1. Designing, building, and maintaining scalable data pipelines and data processing systems.
2. Collecting, aggregating, and transforming large datasets from various sources into usable formats.
3. Developing and implementing data integration processes to consolidate data from multiple systems.
4. Implementing data quality and validation procedures to ensure accurate and reliable data.
5. Building and managing data marts or data lakes for storage and retrieval of data.
6. Developing and optimizing data models and schemas for efficient data storage and retrieval.
7. Collaborating with cross-functional teams (e.g., data analysts and IT engineers) to understand data needs and requirements.
8. Staying up-to-date with emerging data engineering technologies and trends.

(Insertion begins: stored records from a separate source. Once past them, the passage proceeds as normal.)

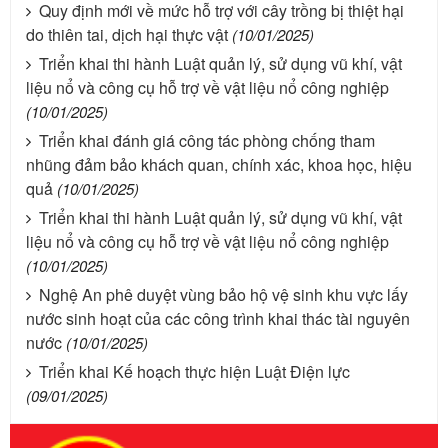
Quy định mới về mức hỗ trợ với cây trồng bị thiệt hại
do thiên tai, dịch hại thực vật
(10/01/2025)
Triển khai thi hành Luật quản lý, sử dụng vũ khí, vật
liệu nổ và công cụ hỗ trợ về vật liệu nổ công nghiệp
(10/01/2025)
Triển khai đánh giá công tác phòng chống tham
nhũng đảm bảo khách quan, chính xác, khoa học, hiệu
quả
(10/01/2025)
Triển khai thi hành Luật quản lý, sử dụng vũ khí, vật
liệu nổ và công cụ hỗ trợ về vật liệu nổ công nghiệp
(10/01/2025)
Nghệ An phê duyệt vùng bảo hộ vệ sinh khu vực lấy
nước sinh hoạt của các công trình khai thác tài nguyên
nước
(10/01/2025)
Triển khai Kế hoạch thực hiện Luật Điện lực
(09/01/2025)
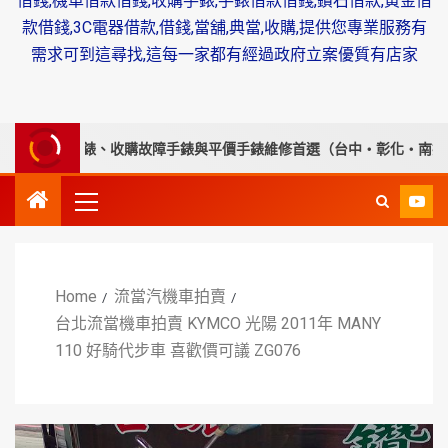
借錢,機車借款借錢,收購手錶,手錶借款借錢,鑽石借款,黃金借
款借錢,3C電器借款,借錢,當舖,典當,收購,提供您專業服務有
需求可到這尋找,這每一家都有經過政府立案優質有店家
購老錶、收購故障手錶與平價手錶維修首選（台中・彰化・南投・苗栗）
Home
流當汽機車拍賣
台北流當機車拍賣 KYMCO 光陽 2011年 MANY
110 好騎代步車 喜歡價可議 ZG076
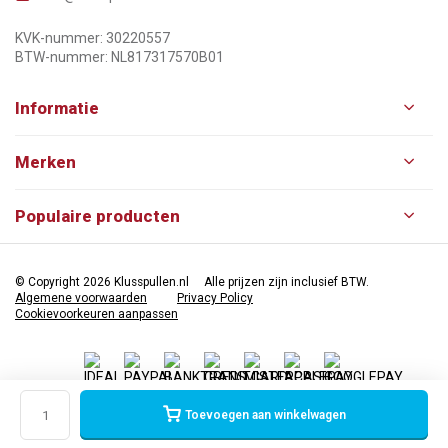
KVK-nummer: 30220557
BTW-nummer: NL817317570B01
Informatie
Merken
Populaire producten
© Copyright 2026 Klusspullen.nl
Alle prijzen zijn inclusief BTW.
Algemene voorwaarden
Privacy Policy
Cookievoorkeuren aanpassen
Toevoegen aan winkelwagen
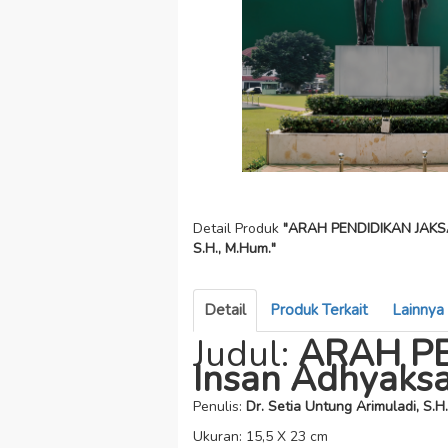
Detail Produk
"ARAH PENDIDIKAN JAKSA: 
S.H., M.Hum."
Detail
Produk Terkait
Lainnya
Judul:
ARAH PE
Insan Adhyaksa
Penulis:
Dr. Setia Untung Arimuladi, S.H
Ukuran: 15,5 X 23 cm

9. Work with data to solve business problems, building and maintaining the infrastructure to answer questions and improve processes
10. Work closely with the data analyst and business teams to develop data models and pipelines that add values to our product offerings, customer experiences and retention
At Allianz, we rely on insightful data to power our services and business. We are seeking an experienced pipeline-centric data engineer to put it to good use. The ideal candidate will have the expected mathematical and statistical expertise, combined with a rare curiosity and creativity. This person will wear many hats in the role, but much of the focus will be on building out our Data ETL processes, data pipeline management, data model deployment and monitoring. Beyond technical prowess, the data engineer will need soft skills for clearly communicating highly complex data trends to business leaders. We’re looking for someone willing to jump right in and help the company get the most from its data.